Und hier der Link zum Inspirieren lassen: http://forum.buffed.de/index.php/topic/185096-pc-konfigurationen-juliaugust-2011/

Budget-Zocker-Variante steht da mit unter 500Euro drin. Durch die noch immer sehr hohen Festplattenpreise kannst du da aber gut und gerne noch mal 50 bis 80 Euro draufrechnen.


----------



## Blankz (27. Mai 2012)

Okay, danke.
Würde denn der hier reichen? http://www.amazon.de/Multimedia-Quad-Core-DVD-Brenner-nagelneues-Generations/dp/B007KZNKZ0/ref=sr_1_6?s=computers&ie=UTF8&qid=1338154855&sr=1-6


----------



## Saji (27. Mai 2012)

Blankz schrieb:


> Okay, danke.
> Würde denn der hier reichen? http://www.amazon.de...38154855&sr=1-6



Netzteil ist ein Chinaböller. Sprich ein Billig-China-Netzteil mit eher fragwürdiger Lebenserwartung. Mit Fertig-PCs wirst du in der Regel nicht lange glücklich. Schon gar nicht in der Preisklasse bis 400 Euro, das sind oft nur teure Officegurken. Ich schau mal ob ich was in deinem Budgetrahmen rauskramen kann. Und es reicht wenn du hier antwortest, musst  mir nicht synchron dazu PMs schicken.


----------



## ego1899 (27. Mai 2012)

Jo definitiv würde das reichen kein Problem...


----------



## Blankz (28. Mai 2012)

Ok, jetzt bin ich überfordert.
Also der von Amazon würde locker reichen?


----------



## ego1899 (28. Mai 2012)

Ja genau ^^ Meiner Meinung nach auch der den du selbst vorgeschlagen hast, aber wenn dann auchnur gerade so und das auch nur weil D3 jetzt auch nich soooo anspruchsvoll ist.
Ne richtige Investition is da schon besser, zumal das was du dir da rausgesucht hast auch wirklich ganz gut is vom Preisleistungsverhältnis her...


----------



## Saji (28. Mai 2012)

Blankz schrieb:


> Ok, jetzt bin ich überfordert.
> Also der von Amazon würde locker reichen?
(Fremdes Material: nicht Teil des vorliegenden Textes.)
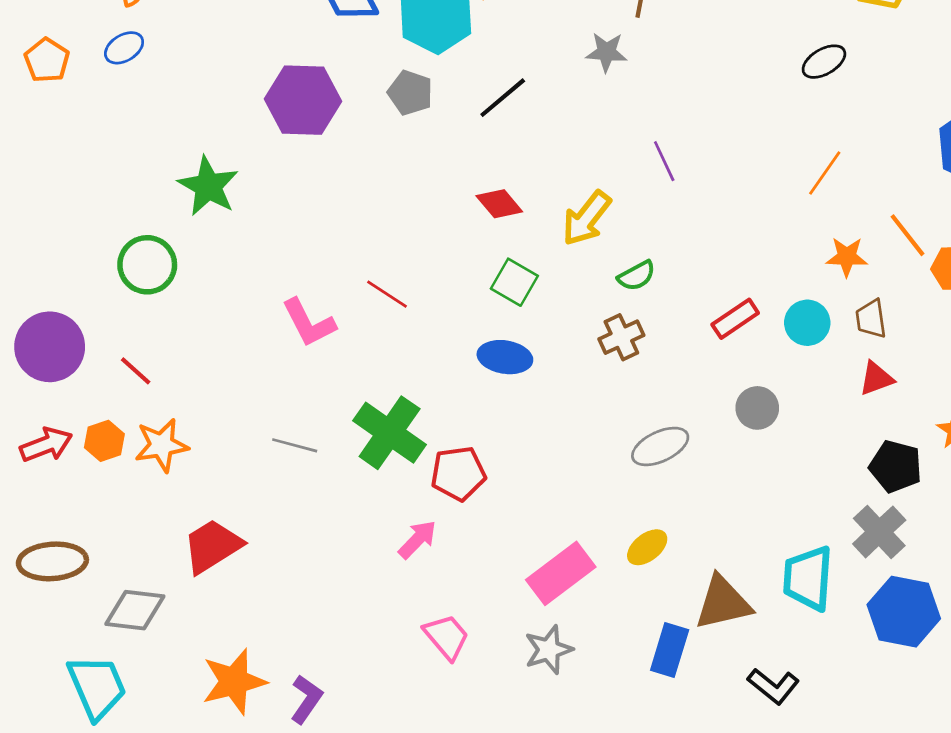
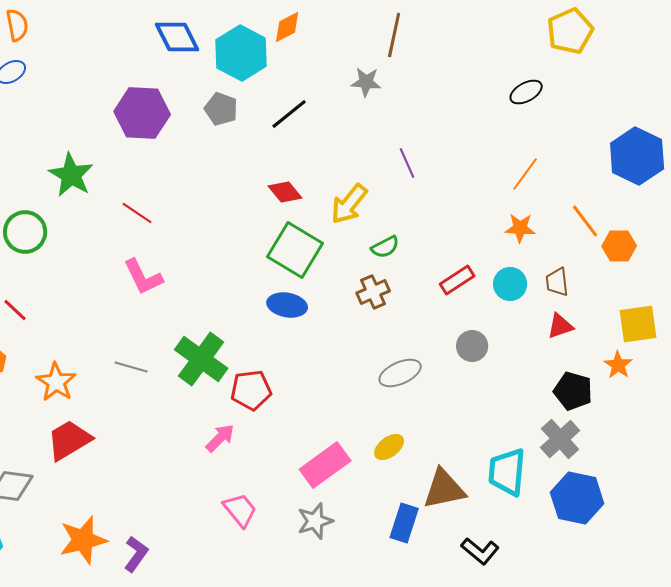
orange star: (847, 257) -> (520, 228), moved
green square: (514, 282) -> (295, 250), size x1.6
red line: (387, 294) -> (137, 213), moved
orange star: (162, 445) -> (56, 382), moved, turned -30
Von der Leistung her ja, aber wenn ich schon LC-Power lese kriege ich diesen unbestimmten Würgreflex. Und falls nicht gerade noch eine WinXP oder Win7 Lizenz rumliegen hast musst du noch ein Betriebssystem dazu kaufen. Kostet also noch mal 80Euro.

Hab gerade versucht einen  "Pseudo-Gaming-PC" bis 400Euro zusammenzustellen. Bin am Ende bei 499Euro ohne OS rausgekommen. Dabei habe ich nicht einmal besonders teure Hardware genommen. Es ist einfach  schwer einen halbwegs vernünftigen Spielerechner für unter 400Euro zu basteln. Am besten wäre es wohl noch etwas zu sparen und dann das Budget in Richtung 500 bis 600Euro zu schieben. Dann hast du einen ordentlichen Rechner mit Aufrüstpotential und genug Leistung nicht nur für D3.



ego1899 schrieb:


> Ja genau ^^ Meiner Meinung nach auch der den du selbst vorgeschlagen hast, aber wenn dann auchnur gerade so und das auch nur weil D3 jetzt auch nich soooo anspruchsvoll ist.
> Ne richtige Investition is da schon besser, zumal das was du dir da rausgesucht hast auch wirklich ganz gut is vom Preisleistungsverhältnis her...




Du magst ihm jetzt nicht wirklich erzählen das eine Geforce 315 über genug Leistung für (halbwegs) aktuelle Spiele hat? Das wird wohl eine ganz normale Officekarte sein. Und zum Amazonrechner: Leistung hätte er, aber nur so lange wie das Netzteil hält. Die Indianer im NT werden ihm dann schon Rauchzeichen geben, wenn die Lebenspanne vorüber ist.


----------



## kaepteniglo (28. Mai 2012)

So, ich verschieb das ganze jetzt mal in den Technik-Bereich.


----------



## Blankz (28. Mai 2012)

Also mir gehts nicht darum ob der pc mega heftig ist, ich will den Pc nur haben um Diablo 3 auf Höchsten anforderungen zu zocken.
Wenn der von Amazon dafür reicht, dann würde ich den holen.


----------



## Saji (28. Mai 2012)

Blankz schrieb:


> Also mir gehts nicht darum ob der pc mega heftig ist, ich will den Pc nur haben um Diablo 3 auf Höchsten anforderungen zu zocken.
> Wenn der von Amazon dafür reicht, dann würde ich den holen.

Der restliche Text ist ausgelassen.